The searching speed (about 4 program names per second on my PostgreSQL instance) is still not fast enough for us. So we create an index to speed up the query:

cve=# create extension pg_trgm;
-- CREATE EXTENSION
cve=# create index on cve using gin (Description gin_trgm_ops);
-- CREATE INDEX

cve=# EXPLAIN SELECT name FROM cve WHERE description ~* '\mteeworlds';
--          QUERY PLAN
-- ------------------------------
--  Bitmap Heap Scan on cve  (cost=96.15..170.63 rows=19 width=14)
--    Recheck Cond: (description ~* '\mteeworlds'::text)
--    ->  Bitmap Index Scan on cve_description_idx  (cost=0.00..96.14 rows=19 width=0)
--          Index Cond: (description ~* '\mteeworlds'::text)

Now we can execute 105.45 queries per second. The full script to extract related CVEs for each package is as follows:

import psycopg2, json
from tqdm import tqdm

names = json.load(open('reduced.json', encoding='utf8'))
# print(names)

conn = psycopg2.connect(
    database="cve", 
    user="postgres", 
    password="***", host="***", port=5432)

cve_map = {}

for program in tqdm(names):
    with conn.cursor() as cursor:
        cursor.execute("SELECT name FROM cve WHERE description ~* CONCAT('\m', %s)", (program, ))
        res = cursor.fetchall()
        cve_map[program] = [x[0] for x in res]

json.dump(cve_map, open('cve_map.json', 'w', encoding='utf8'))

Case Study

Now for each package, we have its associated CVE records in database. I inspected some interesting programs as below.

Chrome

As the world’s most popular browser, Chrome has been widely tested by researchers and hackers. We collected 3200 CVEs in Chrome, while Mitre CVE Search reports 3226 related CVEs.

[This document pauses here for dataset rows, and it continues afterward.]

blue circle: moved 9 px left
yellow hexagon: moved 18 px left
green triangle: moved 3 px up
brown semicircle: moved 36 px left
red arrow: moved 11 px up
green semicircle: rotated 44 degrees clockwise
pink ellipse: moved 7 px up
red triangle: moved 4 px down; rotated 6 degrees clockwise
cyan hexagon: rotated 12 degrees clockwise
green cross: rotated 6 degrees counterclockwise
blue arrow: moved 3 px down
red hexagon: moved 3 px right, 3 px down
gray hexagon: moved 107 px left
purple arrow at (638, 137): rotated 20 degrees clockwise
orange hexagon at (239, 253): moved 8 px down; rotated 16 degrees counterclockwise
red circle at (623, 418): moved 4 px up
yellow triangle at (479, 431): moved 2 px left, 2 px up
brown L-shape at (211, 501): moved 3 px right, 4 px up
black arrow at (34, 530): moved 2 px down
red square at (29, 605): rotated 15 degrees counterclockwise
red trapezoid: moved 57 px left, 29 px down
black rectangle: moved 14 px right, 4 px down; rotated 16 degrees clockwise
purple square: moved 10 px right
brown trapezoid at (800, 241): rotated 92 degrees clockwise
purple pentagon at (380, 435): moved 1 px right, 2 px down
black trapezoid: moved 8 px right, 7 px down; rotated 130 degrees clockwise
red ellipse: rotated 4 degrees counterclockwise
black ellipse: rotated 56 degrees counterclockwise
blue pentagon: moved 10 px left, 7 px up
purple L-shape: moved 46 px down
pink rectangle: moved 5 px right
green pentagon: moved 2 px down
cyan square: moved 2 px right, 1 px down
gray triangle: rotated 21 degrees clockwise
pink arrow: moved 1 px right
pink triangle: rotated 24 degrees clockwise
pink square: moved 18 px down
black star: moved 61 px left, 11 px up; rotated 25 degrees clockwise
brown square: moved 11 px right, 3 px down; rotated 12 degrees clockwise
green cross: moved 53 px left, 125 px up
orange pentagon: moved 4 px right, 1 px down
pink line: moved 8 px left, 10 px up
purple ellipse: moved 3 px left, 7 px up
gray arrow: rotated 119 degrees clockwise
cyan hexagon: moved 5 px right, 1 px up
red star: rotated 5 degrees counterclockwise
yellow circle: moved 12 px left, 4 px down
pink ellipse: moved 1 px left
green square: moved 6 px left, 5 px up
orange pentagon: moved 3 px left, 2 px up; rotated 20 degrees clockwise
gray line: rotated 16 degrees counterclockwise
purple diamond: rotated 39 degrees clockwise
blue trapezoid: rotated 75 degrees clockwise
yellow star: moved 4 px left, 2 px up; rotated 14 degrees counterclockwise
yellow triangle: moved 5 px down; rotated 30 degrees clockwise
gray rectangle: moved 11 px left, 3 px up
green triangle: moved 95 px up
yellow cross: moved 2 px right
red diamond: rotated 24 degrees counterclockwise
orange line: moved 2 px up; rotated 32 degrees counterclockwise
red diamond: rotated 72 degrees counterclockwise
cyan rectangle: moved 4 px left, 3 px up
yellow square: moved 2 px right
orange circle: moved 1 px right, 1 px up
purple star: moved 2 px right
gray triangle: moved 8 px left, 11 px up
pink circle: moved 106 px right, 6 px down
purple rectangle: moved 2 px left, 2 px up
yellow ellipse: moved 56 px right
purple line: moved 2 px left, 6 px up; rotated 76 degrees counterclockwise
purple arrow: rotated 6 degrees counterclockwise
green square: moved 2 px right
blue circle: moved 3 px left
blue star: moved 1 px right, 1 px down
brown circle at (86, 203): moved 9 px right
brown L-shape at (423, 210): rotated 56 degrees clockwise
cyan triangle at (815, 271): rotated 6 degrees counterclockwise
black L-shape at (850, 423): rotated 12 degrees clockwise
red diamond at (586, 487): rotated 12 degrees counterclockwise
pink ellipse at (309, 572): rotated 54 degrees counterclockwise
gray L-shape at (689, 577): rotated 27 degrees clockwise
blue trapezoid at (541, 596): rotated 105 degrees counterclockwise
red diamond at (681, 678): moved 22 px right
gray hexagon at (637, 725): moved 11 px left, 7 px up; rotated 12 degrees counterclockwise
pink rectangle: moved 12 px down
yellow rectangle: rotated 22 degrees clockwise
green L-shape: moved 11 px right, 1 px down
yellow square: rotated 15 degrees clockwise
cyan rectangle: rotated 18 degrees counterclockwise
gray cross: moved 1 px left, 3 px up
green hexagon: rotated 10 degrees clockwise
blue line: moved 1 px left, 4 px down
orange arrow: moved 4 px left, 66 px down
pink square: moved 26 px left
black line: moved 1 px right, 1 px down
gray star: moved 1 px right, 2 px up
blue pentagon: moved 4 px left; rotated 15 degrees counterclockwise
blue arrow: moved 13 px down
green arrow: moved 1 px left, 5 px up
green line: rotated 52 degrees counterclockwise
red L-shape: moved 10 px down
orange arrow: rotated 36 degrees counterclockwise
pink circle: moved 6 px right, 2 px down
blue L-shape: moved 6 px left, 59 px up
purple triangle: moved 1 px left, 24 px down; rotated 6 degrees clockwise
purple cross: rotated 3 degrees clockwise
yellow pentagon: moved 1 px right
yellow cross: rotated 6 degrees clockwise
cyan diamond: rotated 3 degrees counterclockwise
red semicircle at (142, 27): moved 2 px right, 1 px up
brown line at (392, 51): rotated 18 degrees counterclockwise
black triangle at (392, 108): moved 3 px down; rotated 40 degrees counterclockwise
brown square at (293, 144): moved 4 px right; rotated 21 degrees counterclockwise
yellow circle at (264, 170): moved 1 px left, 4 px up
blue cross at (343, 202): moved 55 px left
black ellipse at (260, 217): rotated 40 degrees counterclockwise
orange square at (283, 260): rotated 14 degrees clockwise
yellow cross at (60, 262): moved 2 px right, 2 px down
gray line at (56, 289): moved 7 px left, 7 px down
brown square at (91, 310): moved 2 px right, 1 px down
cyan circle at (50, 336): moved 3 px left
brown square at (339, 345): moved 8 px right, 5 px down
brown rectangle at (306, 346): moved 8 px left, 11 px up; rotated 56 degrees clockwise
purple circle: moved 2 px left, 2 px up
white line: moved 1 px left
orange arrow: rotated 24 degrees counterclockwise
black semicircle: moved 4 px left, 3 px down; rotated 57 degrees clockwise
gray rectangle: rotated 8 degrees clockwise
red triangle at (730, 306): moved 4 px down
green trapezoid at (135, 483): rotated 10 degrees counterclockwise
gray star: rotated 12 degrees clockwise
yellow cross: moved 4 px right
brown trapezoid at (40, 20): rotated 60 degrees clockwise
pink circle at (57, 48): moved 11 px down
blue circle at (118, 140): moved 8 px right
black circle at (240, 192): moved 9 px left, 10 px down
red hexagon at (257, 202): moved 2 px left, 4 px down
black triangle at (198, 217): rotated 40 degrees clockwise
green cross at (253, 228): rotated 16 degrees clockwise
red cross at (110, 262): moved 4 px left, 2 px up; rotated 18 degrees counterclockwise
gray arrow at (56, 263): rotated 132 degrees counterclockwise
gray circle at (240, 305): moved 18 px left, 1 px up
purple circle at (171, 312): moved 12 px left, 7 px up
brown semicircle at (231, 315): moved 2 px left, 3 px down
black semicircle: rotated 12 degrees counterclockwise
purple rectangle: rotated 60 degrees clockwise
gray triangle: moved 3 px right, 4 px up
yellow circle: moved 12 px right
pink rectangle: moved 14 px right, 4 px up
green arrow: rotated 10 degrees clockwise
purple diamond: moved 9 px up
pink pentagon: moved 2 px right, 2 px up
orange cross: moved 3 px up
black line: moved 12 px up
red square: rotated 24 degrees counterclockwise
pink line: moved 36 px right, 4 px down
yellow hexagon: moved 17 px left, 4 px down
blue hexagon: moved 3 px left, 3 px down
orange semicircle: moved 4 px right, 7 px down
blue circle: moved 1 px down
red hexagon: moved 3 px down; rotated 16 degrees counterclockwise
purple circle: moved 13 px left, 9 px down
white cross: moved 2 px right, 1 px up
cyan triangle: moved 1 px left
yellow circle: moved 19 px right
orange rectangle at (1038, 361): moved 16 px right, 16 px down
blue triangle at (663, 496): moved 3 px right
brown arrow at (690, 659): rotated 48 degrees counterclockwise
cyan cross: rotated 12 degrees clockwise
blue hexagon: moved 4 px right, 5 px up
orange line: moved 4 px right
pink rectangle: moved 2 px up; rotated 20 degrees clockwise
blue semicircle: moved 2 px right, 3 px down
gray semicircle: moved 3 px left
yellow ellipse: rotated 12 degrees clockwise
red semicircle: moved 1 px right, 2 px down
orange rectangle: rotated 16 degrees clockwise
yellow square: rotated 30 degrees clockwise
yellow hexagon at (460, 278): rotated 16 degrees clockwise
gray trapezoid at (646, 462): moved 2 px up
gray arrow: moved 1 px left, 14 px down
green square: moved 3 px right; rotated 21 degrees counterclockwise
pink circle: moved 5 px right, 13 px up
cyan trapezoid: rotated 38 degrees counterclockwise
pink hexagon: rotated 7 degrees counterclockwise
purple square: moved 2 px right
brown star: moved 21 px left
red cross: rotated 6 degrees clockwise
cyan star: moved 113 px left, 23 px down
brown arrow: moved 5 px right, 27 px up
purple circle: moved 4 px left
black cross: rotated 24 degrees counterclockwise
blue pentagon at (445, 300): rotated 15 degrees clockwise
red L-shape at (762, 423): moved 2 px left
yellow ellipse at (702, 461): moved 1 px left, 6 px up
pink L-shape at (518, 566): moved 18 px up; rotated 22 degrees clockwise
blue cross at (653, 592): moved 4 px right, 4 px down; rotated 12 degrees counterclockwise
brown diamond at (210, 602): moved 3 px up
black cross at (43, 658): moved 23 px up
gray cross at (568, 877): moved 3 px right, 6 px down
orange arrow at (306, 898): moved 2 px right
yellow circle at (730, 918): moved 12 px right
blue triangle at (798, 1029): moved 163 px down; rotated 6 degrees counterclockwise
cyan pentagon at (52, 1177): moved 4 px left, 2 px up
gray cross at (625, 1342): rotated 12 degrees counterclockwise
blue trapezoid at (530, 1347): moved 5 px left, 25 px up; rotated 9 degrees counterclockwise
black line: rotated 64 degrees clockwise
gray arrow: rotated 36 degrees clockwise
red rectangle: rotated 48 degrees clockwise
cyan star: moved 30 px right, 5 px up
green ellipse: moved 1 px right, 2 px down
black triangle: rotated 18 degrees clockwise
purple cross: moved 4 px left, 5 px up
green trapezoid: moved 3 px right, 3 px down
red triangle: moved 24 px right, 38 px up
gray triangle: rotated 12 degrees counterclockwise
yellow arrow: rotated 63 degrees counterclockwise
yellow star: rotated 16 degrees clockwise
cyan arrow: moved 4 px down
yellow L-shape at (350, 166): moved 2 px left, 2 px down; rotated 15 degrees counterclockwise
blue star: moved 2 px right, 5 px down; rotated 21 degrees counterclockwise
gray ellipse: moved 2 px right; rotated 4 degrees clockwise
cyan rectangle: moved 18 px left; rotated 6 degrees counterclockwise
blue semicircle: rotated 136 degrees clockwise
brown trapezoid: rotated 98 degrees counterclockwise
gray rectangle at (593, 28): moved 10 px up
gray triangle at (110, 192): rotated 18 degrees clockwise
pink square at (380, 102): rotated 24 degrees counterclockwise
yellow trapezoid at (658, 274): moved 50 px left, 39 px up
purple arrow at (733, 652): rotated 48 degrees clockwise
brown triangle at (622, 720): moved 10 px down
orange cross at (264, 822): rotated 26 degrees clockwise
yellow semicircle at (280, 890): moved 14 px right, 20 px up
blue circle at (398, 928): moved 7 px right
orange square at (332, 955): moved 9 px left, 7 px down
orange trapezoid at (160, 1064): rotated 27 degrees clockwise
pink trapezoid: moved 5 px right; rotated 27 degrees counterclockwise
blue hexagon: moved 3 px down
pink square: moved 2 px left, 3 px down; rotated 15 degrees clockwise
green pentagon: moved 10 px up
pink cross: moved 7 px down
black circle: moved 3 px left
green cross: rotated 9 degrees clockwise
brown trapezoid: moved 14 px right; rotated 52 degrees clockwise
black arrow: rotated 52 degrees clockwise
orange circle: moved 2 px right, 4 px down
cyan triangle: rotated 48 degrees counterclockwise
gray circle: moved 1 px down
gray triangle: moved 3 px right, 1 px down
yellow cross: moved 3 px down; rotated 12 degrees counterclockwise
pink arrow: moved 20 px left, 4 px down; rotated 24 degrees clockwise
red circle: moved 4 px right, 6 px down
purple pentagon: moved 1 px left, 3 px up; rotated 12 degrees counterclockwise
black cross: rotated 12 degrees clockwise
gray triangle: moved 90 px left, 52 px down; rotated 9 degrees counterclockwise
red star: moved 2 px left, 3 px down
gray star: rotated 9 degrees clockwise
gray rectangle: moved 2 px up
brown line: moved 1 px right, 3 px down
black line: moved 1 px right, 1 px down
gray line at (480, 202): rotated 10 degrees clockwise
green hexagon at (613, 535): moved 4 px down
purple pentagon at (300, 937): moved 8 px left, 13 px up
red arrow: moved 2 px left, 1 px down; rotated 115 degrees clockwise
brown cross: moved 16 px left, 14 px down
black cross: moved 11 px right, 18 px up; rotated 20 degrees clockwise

CVE-2001-1410 is marked as belonging to Chrome by our analyzer, for its description includes “… to create chromeless windows …”, so this record is a false positive case.

Libexif, Libtiff, Libpng, GIMP

I have fuzzed several photo processing libraries, it is often easy to detect vulnerabilities in them by fuzzing.

Libexif has 21 related CVEs: CVE-2005-0664, CVE-2006-4168, CVE-2007-2645, CVE-2007-6351, CVE-2007-6352, CVE-2009-3895, CVE-2012-2812, CVE-2012-2813, CVE-2012-2814, CVE-2012-2836, CVE-2012-2837, CVE-2012-2840, CVE-2012-2841, CVE-2016-6328, CVE-2017-7544, CVE-2018-20030 , CVE-2019-9278, CVE-2020-12767, CVE-2020-13112, CVE-2020-13113, CVE-2020-13114.

Libtiff has 230 CVEs, libpng has 66 CVEs.

GIMP has 44 related CVEs reported by our analyzer. The latest record, CVE-2022-32990 is discovered by AFL.

Analysis Results

How many programs have related CVE?

4661/14765 (31.57%) of programs in Debian 11 “bullseye” have related CVEs.

How many libraries have related CVE?

573/4959 (11.55%) of lib* packages have related CVEs.

How many CVEs does each program have on average?

Some program names are connected with ≥ 10,000 CVEs. For example, the package name an is contained by 195,281 CVE descriptions. We have to remove these data to prevent large bias in the analysis results.

We take a program into consideration if it meets the following two requirements:

Length of name is greater than 5.
Related CVEs is less than 500.

We call these programs “regular programs”. There are 10,957 regular programs in Debian Package, and 2,206 (20.13%) of them have CVEs. The amount of CVEs associated with them is 40,980.

On average, each regular program has 3.74 CVEs. Please note that this is a very rough result.

Additionally, we have an interesting finding: if a regular program has at least one related CVE, there is a 67.72% probability that it has multiple CVEs. This result suggests that it might be easier for us to find vulnerabilities in packages that already have related CVE records.